Chea Sim said the CPP deserved credit for triumphs over French colonialism as well as attempts by the United States to draw Cambodia into the war in neighbouring Vietnam.

“For the past 59 years, the CPP adheres strictly to its nature of being a party that is of the people, and for the people,” he added.

The current iteration of the party – known until 1991 as the People’s Revolutionary Party of Kampuchea – was not formed until 1981, after the Vietnamese-backed overthrow of the Khmer Rouge regime two years earlier.

Call to arms
Chea Sim also encouraged the party’s officials to continue strengthening the CPP’s “internal solidarity and unity” and to “attain further successes in the construction and defence of the motherland within the spirit of self-reliance”.

“The CPP earnestly supports the Royal Government’s policies and measures in continuing to fight against corruption, forestry and fisheries offences, putting a stop to anarchic grabbing of state land, while maintaining sustainable environment and natural resources exploitation with conscience and responsibility,” he said.

But Chea Poch, a Sam Rainsy Party lawmaker, said Monday that issues such as land grabbing, illegal logging and corruption have been widespread across the country during the CPP’s rule.
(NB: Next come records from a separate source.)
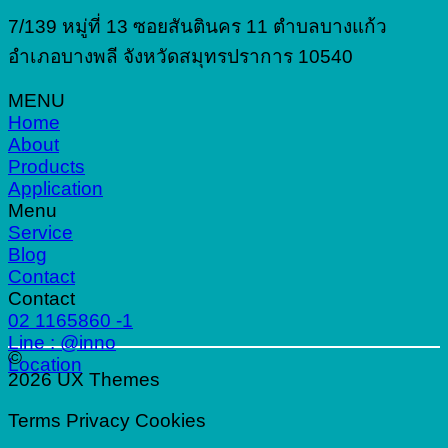
7/139 หมู่ที่ 13 ซอยสันตินคร 11 ตำบลบางแก้ว
อำเภอบางพลี จังหวัดสมุทรปราการ 10540
MENU
Home
About
Products
Application
Menu
Service
Blog
Contact
Contact
02 1165860 -1
Line : @inno
©
Location
2026 UX Themes
Terms
Privacy
Cookies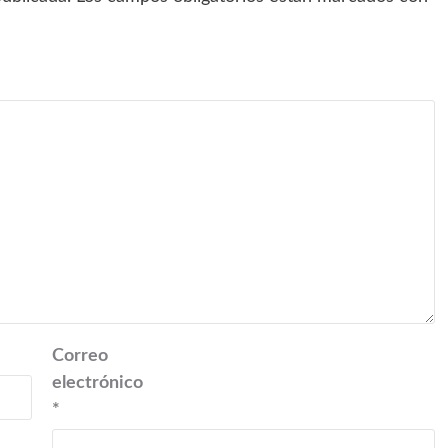
Correo
electrónico
*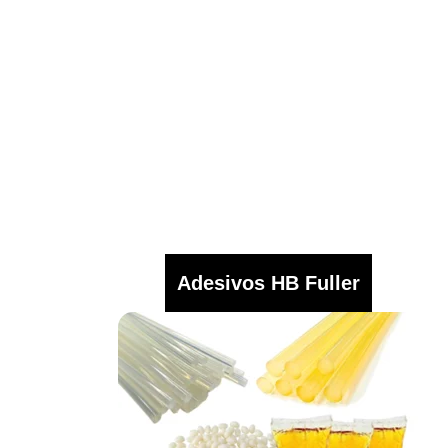
Adesivos HB Fuller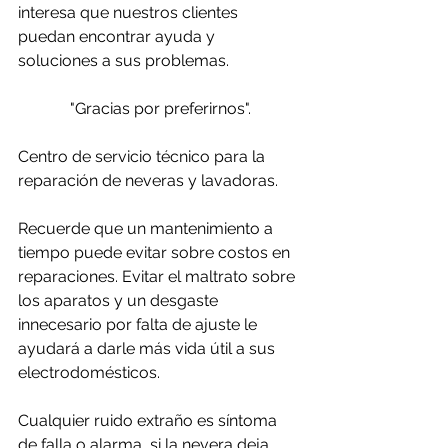
interesa que nuestros clientes 
puedan encontrar ayuda y 
soluciones a sus problemas. 
"Gracias por preferirnos".
Centro de servicio técnico para la 
reparación de neveras y lavadoras.
Recuerde que un mantenimiento a 
tiempo puede evitar sobre costos en 
reparaciones. Evitar el maltrato sobre 
los aparatos y un desgaste 
innecesario por falta de ajuste le 
ayudará a darle más vida útil a sus 
electrodomésticos.
Cualquier ruido extraño es síntoma 
de falla o alarma, si la nevera deja 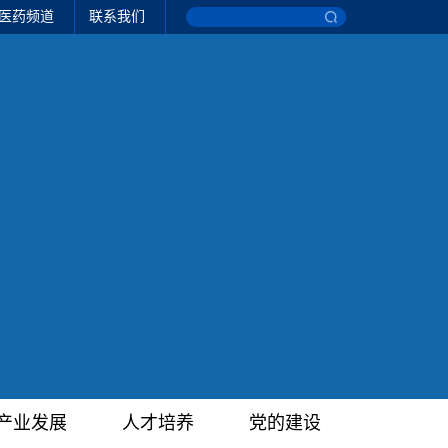
医药频道
联系我们
产业发展
人才培养
党的建设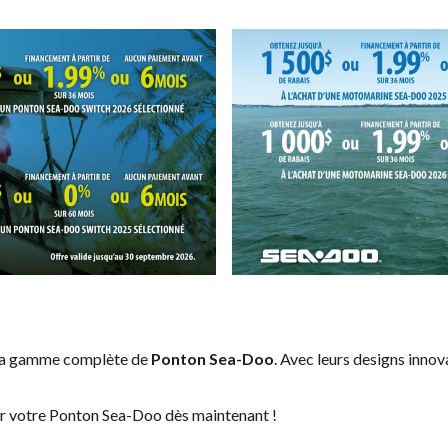
 la gamme complète de
Ponton Sea-Doo
. Avec leurs designs innov
er votre Ponton Sea-Doo dès maintenant !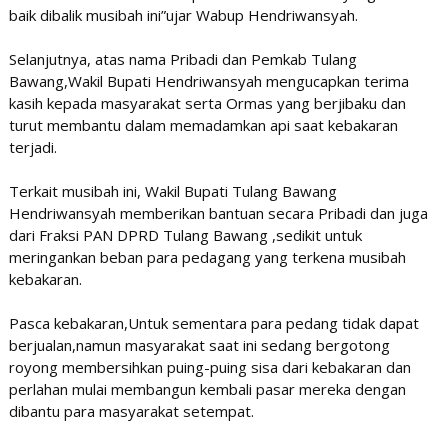
baik dibalik musibah ini”ujar Wabup Hendriwansyah.
Selanjutnya, atas nama Pribadi dan Pemkab Tulang
Bawang,Wakil Bupati Hendriwansyah mengucapkan terima
kasih kepada masyarakat serta Ormas yang berjibaku dan
turut membantu dalam memadamkan api saat kebakaran
terjadi.
Terkait musibah ini, Wakil Bupati Tulang Bawang
Hendriwansyah memberikan bantuan secara Pribadi dan juga
dari Fraksi PAN DPRD Tulang Bawang ,sedikit untuk
meringankan beban para pedagang yang terkena musibah
kebakaran.
Pasca kebakaran,Untuk sementara para pedang tidak dapat
berjualan,namun masyarakat saat ini sedang bergotong
royong membersihkan puing-puing sisa dari kebakaran dan
perlahan mulai membangun kembali pasar mereka dengan
dibantu para masyarakat setempat.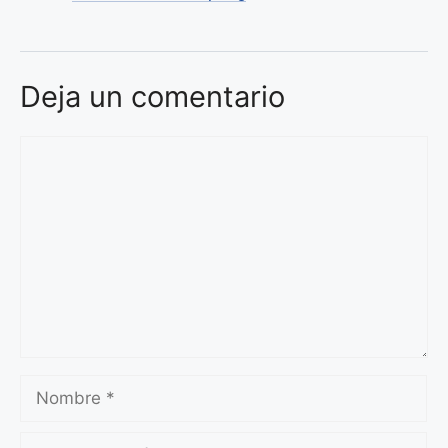
Deja un comentario
Comentario
Nombre
Correo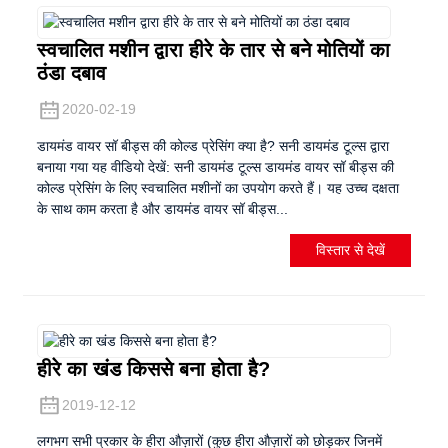
स्वचालित मशीन द्वारा हीरे के तार से बने मोतियों का
ठंडा दबाव
2020-02-19
डायमंड वायर सॉ बीड्स की कोल्ड प्रेसिंग क्या है? सनी डायमंड टूल्स द्वारा
बनाया गया यह वीडियो देखें: सनी डायमंड टूल्स डायमंड वायर सॉ बीड्स की
कोल्ड प्रेसिंग के लिए स्वचालित मशीनों का उपयोग करते हैं। यह उच्च दक्षता
के साथ काम करता है और डायमंड वायर सॉ बीड्स...
विस्तार से देखें
हीरे का खंड किससे बना होता है?
2019-12-12
लगभग सभी प्रकार के हीरा औज़ारों (कुछ हीरा औज़ारों को छोड़कर जिनमें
“I think that the CPP’s political programmes are good on paper, but there is a lack of real political will to curb hot issues such as corruption, land grabbing and illegal logging,” he said. “There are many poor people that come out to protest almost every day about their farmland being grabbed by powerful individuals from the ruling CPP and the rich.”

Prime Minister Hun Sen did not attend Monday’s ceremony because of ill health, CPP lawmaker Cheam Yeap said.